The Complex Power Function

The generalized complex power function is defined as: \begin{eqnarray}\label{gcp} f(z) = z^c = \exp(c\log z), \quad \text{with}\quad z\neq 0. \end{eqnarray}

Due to the multi-valued nature of $\log z,$ it follows that (\ref{gcp}) is also multi-valued for any non-integer value of $c,$ with a branch point at $z=0.$ In other words

\begin{eqnarray*} f(z) = z^c&= &\exp\left(c \log z\right) = \exp\left[c \left( \text{Log}\,z + 2n\pi i \right)\right], \end{eqnarray*}

with $n\in \mathbb Z.$

On the other hand, we have that the generalized exponential function, for $c \neq 0 ,$ is defined as:

\begin{eqnarray}\label{gef} f(z)=c^z=\exp(z\log c)=\exp\left[z \left(\text{Log}\,c +2 n \pi \, i\right)\right], \end{eqnarray}

with $n\in \mathbb Z.$

Notice that (\ref{gef}) possesses no branch point (or any other type of singularity) in the infinite complex $z$-plane. Thus, we can regard the equation (\ref{gef}) as defining a set of independent single-value functions for each value of $n.$

This is the reason why the multi-valued nature of the function $f(z)=z^c$ differs from the multi-valued function $f(z)=c^z.$

Typically, the $n=0$ case is the most useful, in which case, we would simply define: $$w=c^z=\exp(z\log c)=\exp(z\,\text{Log}\,c),$$ with $c\neq 0.$

This conforms with the definition of exponential function $$e^z=e^x(\cos y +i\sin y )$$ where $c = e$ (the Euler constant).

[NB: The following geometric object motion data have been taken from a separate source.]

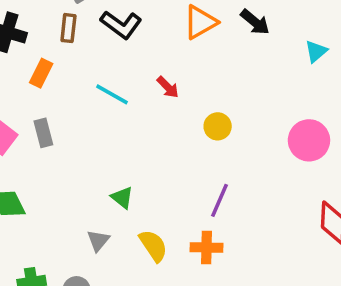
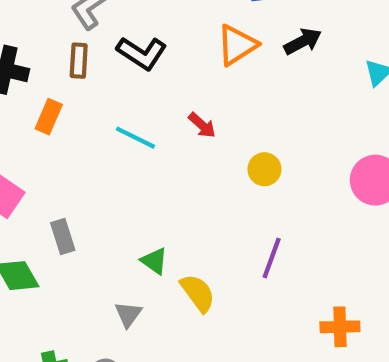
black arrow: (255, 22) -> (303, 41), turned -64
gray rectangle: (43, 133) -> (63, 237), moved
yellow semicircle: (153, 246) -> (198, 293), moved
orange cross: (207, 248) -> (340, 327), moved

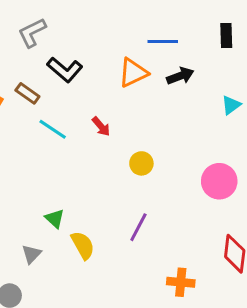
brown rectangle: (79, 61) -> (27, 93), moved, turned -65

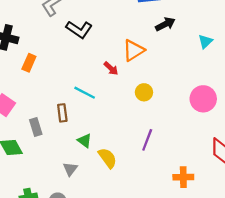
orange triangle: (133, 73) -> (134, 50), moved
brown rectangle: (27, 93) -> (62, 113), moved, turned 54
cyan line: (53, 129) -> (85, 93), moved

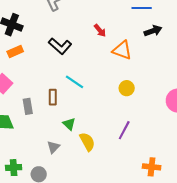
black L-shape: (79, 29) -> (60, 46), moved
orange triangle: (134, 50) -> (122, 50), turned 45
orange rectangle: (29, 63) -> (15, 52), moved, turned 35
red arrow: (111, 68) -> (100, 30), moved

Use the following applet to explore functions (\ref{gcp}) and (\ref{gef}) defined on the region $[-3,3]\times[-3,3].$ The enhanced phase portrait is used with contour lines of modulus and phase. Drag the points to change the value of $c$ in each case. You can also deactivate the contour lines, if you want.

Phase Modulus

Final remark: In practice, many textbooks treat the generalized exponential function as a single-valued function, $c^z=\exp(z\,\text{Log } c ),$ only when $c$ is a positive real number. For any other value of $c,$ the multi-valued function $c^z=\exp(z \log c )$ is preferred.